- Material for this task -

**********

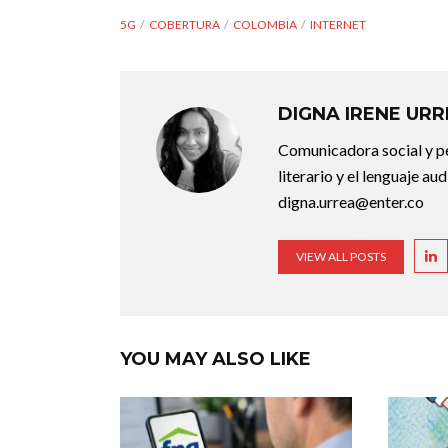
5G
COBERTURA
COLOMBIA
INTERNET
DIGNA IRENE UR
Comunicadora social y pe
literario y el lenguaje au
digna.urrea@enter.co
VIEW ALL POSTS
YOU MAY ALSO LIKE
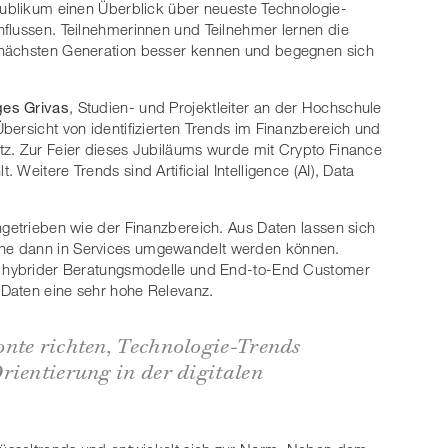
Publikum einen Überblick über neueste Technologie-
flussen. Teilnehmerinnen und Teilnehmer lernen die
 nächsten Generation besser kennen und begegnen sich
ges Grivas
, Studien- und Projektleiter an der Hochschule
bersicht von identifizierten Trends im Finanzbereich und
tz. Zur Feier dieses Jubiläums wurde mit Crypto Finance
Weitere Trends sind Artificial Intelligence (AI), Data
ngetrieben wie der Finanzbereich. Aus Daten lassen sich
he dann in Services umgewandelt werden können.
ng hybrider Beratungsmodelle und End-to-End Customer
 Daten eine sehr hohe Relevanz.
nte richten, Technologie-Trends
rientierung in der digitalen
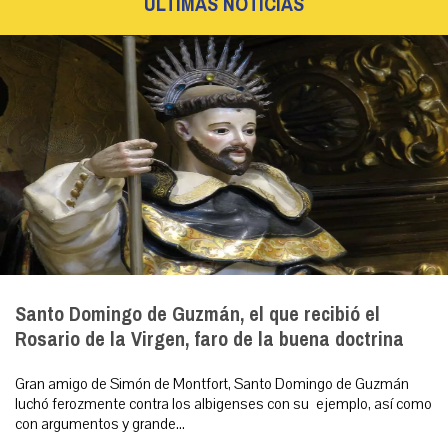
ÚLTIMAS NOTICIAS
Santo Domingo de Guzmán, el que recibió el
Rosario de la Virgen, faro de la buena doctrina
Gran amigo de Simón de Montfort, Santo Domingo de Guzmán
luchó ferozmente contra los albigenses con su ejemplo, así como
con argumentos y grande...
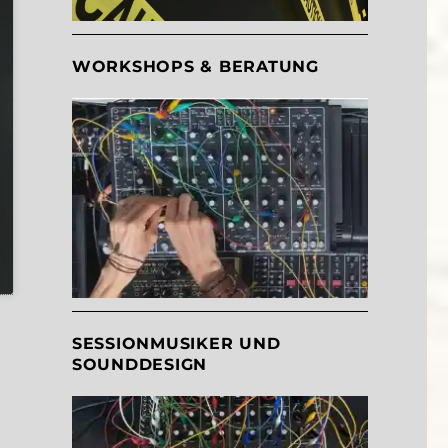
WORKSHOPS & BERATUNG
SESSIONMUSIKER UND
SOUNDDESIGN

**********

Each line of the data that holds the word "Daten" should be copied.

ngetrieben wie der Finanzbereich. Aus Daten lassen sich
 Daten eine sehr hohe Relevanz.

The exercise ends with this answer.